He was not ashamed at his discovery of his humanity in being an animal, only perplexed as to where it had led him. When his sentence of death by hanging was translated for him, he bore it like an animal, without understanding but with a dull awareness that he had had his freedom and now his end had come.
The judge’s candle-wick eyes had looked down at him with flickering flames, and he had looked up with eyes he knew were dead already; and he had shaken his head back and forth and he had felt something large and terrible come down on him. He had wanted to ask about his fifty yen, but said nothing, and now he once more found himself pacing his cell, looking for a way he might escape. But there was none, and there never had been.
4
THEY DIED OFF quickly, strangely, in car smashes and suicides and creeping diseases. Too many of their children seemed born with problems and troubles, handicapped or backward or plain odd. Too many of their marriages faltered and staggered, and if they lasted it was sometimes more due to the codes and customs of the day than to their own capacity to make right all that was wrong; and what was wrong was too large for some of them. They went bush by themselves; they stayed in town with others and drank too much; they went a bit crazy like Bull Herbert, who lost his licence drunk and took to riding a horse into town when he wanted a drink, and he wanted a drink a lot after he made a suicide pact with his wife, shared poison with her and woke up to her dead and himself alive. They went silent or they talked too much, like Rooster MacNeice, run to fat and showing off his appendix scar and carrying on about the Japs bayoneting him. Like fuck they did, Rooster, said Gallipoli von Kessler, walking in on the performance one day in the Broadmeadows RSL.
Don’t worry, Rooster MacNeice said. That’s just Kes. He always was a commie but he’s okay. It was a guard they called the Mountain Lion; I testified about the bastard after the war.
They drank though. They drank and they drank, and they couldn’t get drunk no matter how much they drank. When they were demobbed the army quacks told them and their families not to talk about it, that talk was no good. It was hardly a hero’s tale in the first place. It wasn’t Kokoda or a Lancaster over the Ruhr Valley. It wasn’t the Tirpitz or Colditz or Tobruk. What was it, then? It was being the slave of the yellow man. That’s what Chum Fahey said when they met up at the Hope and Anchor.
Isn’t exactly something to boast about, Sheephead Morton said.
Blokes were funny. Some disappeared. Ronnie Owen married an Italian woman, and she told Sheephead Morton’s missus, Sally, that it was two years before she even knew he’d been a soldier. It was like that.
Bonox Baker said nothing for years, then one night took a shotgun to his oven, Jimmy Bigelow said. Shot the shit out of it. Looked like the back of a bloody cheese grater. Then he went quiet again. It was like that too.
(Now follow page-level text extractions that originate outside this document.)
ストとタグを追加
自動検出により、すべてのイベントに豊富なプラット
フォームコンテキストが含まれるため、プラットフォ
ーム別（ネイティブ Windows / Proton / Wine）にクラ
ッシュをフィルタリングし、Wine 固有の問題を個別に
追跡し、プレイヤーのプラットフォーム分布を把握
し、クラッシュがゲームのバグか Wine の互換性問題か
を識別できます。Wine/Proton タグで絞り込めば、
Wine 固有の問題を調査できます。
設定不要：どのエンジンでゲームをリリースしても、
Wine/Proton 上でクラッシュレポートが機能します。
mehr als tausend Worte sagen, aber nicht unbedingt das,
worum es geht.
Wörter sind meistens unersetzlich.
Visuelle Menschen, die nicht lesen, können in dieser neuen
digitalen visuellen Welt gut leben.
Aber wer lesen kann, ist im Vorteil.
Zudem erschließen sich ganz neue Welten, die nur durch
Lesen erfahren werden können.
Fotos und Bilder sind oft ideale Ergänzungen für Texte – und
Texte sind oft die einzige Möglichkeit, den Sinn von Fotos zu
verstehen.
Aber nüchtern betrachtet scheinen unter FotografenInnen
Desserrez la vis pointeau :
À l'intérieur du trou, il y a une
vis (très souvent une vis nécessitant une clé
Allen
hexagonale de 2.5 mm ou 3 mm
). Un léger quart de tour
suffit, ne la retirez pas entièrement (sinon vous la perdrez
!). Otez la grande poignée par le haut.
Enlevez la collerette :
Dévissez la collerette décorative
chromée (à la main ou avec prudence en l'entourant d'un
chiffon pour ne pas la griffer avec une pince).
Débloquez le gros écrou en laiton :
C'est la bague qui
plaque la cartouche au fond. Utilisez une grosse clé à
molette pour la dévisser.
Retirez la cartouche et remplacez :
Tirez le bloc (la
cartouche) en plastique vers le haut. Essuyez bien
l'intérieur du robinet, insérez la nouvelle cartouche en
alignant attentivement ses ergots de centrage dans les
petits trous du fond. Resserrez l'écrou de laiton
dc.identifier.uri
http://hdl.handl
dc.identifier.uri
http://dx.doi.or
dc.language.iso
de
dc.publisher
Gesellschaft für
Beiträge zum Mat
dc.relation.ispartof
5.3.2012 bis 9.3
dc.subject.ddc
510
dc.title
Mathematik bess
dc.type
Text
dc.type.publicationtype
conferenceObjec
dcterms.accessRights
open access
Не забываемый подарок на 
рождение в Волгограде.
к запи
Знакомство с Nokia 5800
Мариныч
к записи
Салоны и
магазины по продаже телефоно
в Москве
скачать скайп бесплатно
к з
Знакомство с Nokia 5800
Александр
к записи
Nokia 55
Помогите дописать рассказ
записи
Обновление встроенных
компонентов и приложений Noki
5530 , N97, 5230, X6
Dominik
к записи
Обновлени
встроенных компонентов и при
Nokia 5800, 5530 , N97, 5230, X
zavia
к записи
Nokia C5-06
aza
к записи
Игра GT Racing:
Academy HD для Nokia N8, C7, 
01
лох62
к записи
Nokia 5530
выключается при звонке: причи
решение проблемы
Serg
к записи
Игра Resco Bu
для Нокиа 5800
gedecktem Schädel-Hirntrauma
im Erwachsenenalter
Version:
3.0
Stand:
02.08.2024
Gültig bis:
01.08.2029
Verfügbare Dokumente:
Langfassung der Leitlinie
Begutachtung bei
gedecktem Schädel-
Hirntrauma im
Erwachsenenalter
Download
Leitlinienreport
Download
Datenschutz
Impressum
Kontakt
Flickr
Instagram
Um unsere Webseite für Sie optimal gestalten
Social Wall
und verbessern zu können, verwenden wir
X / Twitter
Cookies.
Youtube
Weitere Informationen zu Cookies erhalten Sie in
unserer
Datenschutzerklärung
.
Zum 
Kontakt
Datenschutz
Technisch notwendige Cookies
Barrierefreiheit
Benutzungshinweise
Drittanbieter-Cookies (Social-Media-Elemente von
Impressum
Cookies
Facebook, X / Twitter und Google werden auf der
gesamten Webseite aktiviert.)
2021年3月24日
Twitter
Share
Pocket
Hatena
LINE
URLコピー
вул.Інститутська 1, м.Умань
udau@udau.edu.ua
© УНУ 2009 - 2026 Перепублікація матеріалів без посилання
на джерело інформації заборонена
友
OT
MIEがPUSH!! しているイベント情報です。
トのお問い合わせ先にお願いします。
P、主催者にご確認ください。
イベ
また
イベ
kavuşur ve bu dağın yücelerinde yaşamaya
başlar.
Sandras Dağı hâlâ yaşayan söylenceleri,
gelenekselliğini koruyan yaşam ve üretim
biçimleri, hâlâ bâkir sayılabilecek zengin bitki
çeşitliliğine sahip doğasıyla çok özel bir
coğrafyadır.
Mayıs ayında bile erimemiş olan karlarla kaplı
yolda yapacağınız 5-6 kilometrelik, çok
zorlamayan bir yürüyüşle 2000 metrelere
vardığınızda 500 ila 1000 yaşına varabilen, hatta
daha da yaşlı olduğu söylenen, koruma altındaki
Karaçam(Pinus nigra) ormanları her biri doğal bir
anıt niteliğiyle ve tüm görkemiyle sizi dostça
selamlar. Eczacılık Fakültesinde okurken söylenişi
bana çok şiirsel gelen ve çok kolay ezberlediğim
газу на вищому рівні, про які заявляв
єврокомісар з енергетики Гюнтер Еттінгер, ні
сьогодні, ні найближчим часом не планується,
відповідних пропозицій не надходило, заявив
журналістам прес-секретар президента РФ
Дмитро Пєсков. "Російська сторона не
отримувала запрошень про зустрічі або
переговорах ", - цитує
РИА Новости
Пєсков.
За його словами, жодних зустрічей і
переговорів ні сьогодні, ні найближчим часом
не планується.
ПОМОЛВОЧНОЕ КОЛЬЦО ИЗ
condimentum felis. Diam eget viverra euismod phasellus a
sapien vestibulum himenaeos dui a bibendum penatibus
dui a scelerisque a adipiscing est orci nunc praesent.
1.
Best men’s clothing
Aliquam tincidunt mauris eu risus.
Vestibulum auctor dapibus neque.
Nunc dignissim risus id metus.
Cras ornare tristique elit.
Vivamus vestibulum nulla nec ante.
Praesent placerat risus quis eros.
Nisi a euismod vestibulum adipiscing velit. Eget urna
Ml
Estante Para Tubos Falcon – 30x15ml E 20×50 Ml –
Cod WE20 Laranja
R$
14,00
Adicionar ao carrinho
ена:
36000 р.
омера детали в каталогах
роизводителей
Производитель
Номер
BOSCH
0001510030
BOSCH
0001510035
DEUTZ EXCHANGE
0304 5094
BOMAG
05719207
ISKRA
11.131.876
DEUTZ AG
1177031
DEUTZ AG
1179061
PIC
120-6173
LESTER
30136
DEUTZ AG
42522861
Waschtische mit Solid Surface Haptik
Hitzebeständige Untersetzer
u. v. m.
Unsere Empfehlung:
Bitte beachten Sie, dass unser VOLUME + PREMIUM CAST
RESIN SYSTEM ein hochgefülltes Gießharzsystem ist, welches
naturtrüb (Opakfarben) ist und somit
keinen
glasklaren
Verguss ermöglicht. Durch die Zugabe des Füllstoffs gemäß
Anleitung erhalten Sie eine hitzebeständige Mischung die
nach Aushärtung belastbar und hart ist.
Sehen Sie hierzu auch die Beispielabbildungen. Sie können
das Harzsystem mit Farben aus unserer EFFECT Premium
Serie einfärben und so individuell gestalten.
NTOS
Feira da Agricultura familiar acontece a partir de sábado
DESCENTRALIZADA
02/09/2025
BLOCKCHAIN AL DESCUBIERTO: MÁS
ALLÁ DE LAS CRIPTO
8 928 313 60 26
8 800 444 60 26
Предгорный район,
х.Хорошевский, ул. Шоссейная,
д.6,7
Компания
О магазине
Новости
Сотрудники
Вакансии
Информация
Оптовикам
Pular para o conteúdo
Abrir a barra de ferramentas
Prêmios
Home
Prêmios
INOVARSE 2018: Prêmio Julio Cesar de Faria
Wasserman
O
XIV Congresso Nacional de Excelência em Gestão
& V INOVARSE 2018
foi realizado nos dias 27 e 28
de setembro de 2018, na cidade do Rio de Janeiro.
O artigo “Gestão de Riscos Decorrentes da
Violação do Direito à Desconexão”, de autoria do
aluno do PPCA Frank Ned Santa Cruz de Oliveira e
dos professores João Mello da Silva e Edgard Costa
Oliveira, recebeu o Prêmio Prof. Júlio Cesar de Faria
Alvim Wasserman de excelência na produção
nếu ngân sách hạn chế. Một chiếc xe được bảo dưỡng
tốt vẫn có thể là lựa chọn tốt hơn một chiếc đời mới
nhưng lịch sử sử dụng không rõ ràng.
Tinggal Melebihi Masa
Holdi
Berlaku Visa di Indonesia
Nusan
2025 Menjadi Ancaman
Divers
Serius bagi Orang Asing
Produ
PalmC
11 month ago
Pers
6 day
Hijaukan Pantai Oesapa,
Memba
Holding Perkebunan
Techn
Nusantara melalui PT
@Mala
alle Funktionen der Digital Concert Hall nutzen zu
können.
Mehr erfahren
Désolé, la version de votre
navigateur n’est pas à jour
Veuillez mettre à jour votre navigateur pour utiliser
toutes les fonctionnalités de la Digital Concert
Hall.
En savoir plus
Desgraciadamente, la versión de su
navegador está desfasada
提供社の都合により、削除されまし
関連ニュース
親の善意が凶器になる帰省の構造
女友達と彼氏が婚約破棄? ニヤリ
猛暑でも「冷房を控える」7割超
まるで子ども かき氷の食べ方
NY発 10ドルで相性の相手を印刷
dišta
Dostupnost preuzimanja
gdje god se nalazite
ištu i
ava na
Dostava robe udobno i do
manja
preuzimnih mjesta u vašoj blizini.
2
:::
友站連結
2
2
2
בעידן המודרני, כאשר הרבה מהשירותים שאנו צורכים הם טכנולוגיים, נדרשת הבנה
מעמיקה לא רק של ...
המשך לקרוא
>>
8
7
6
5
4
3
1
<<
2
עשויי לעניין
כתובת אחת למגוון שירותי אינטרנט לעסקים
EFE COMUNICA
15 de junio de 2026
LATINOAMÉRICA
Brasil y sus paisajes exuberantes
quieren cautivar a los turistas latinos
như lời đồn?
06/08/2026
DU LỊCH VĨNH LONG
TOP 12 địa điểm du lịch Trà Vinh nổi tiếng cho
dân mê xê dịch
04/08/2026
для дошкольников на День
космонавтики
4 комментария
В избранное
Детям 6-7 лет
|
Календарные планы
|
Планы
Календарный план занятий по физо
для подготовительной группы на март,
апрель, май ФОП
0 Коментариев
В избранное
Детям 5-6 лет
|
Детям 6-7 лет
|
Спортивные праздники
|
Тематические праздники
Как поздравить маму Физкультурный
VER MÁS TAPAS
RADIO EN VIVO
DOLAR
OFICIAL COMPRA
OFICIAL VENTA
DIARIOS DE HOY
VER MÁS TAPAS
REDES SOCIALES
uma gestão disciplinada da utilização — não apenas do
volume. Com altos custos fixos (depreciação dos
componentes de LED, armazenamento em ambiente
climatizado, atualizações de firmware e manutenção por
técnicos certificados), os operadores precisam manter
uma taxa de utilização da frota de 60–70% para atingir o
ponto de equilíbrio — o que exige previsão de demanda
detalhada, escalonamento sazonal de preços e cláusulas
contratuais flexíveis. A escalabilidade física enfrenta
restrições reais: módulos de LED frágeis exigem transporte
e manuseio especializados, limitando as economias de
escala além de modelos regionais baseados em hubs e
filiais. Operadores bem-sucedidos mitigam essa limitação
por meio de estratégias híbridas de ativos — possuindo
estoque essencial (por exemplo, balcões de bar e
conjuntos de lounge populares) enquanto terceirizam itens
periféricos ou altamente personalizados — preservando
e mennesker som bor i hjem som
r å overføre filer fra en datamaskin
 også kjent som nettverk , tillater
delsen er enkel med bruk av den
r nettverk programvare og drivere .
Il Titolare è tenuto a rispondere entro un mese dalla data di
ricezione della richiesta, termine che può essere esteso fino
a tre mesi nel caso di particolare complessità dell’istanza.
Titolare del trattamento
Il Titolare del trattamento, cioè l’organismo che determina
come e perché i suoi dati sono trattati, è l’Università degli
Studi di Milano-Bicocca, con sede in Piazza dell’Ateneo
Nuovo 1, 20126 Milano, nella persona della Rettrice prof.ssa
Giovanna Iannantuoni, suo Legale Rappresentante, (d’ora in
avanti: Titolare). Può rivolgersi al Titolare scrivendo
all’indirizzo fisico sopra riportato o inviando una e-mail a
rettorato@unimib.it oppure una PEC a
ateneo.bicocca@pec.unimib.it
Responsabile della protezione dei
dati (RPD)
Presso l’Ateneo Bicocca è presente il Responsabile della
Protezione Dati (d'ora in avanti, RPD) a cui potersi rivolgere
Poor old Lizard Brancussi, Sheephead Morton said. And that story was too sad for anyone to repeat. He had carried the pencil sketch of his wife through the camps, on the hellship to Japan, held on to it when the Mitsubishi shipworks in Nagasaki, where he was slave labouring, vanished in the A-bomb and he somehow survived. He made it to safety in the hills, walking past the dead who filled the river like floating firewood, and the living fleeing with skin falling away in long ribbons like seaweed; he’d stumbled on past carbon sculptures of human beings walking, cycling, or running; past all those Japanese in agony in that roiling hell of blue fire and black rain, who, like the POWs he remembered, called for their mother as they were dying. And all the time he tried to see Maisie as Rabbit Hendricks had sketched her that morning in a Syrian village that smelt of human beings in trouble.
He tried to imagine her as the one thing in the world that was not this, and as long as she was there, he would not die or go mad, that as long as she was there, the world was good. On his way to Manila on a US aircraft carrier he had shown the postcard to the American sailors, who agreed he was a very lucky man. He finally got to Fremantle on a ship that was going through to Melbourne, and there he had telephoned home.
Dave and Maisie’s phone, a man’s voice answered. Dave speaking.
Lizard Brancussi had hung up. When his ship steamed out of Fremantle he was spotted slipping over the side on the first night and was never found.
Suddenly the beer was like fuel for a fire. They drank to make themselves feel as they should feel when they didn’t drink, that way they had felt when they hadn’t drunk before the war. For that night they felt ferocious and whole and not yet undone, and they would laugh at all that had happened. And when they laughed the war was nothing, and everybody dead was alive in them, and everything that had happened to them was just this vibrating jumping thing beating inside them so hard they needed another drink quickly to slow the feeling.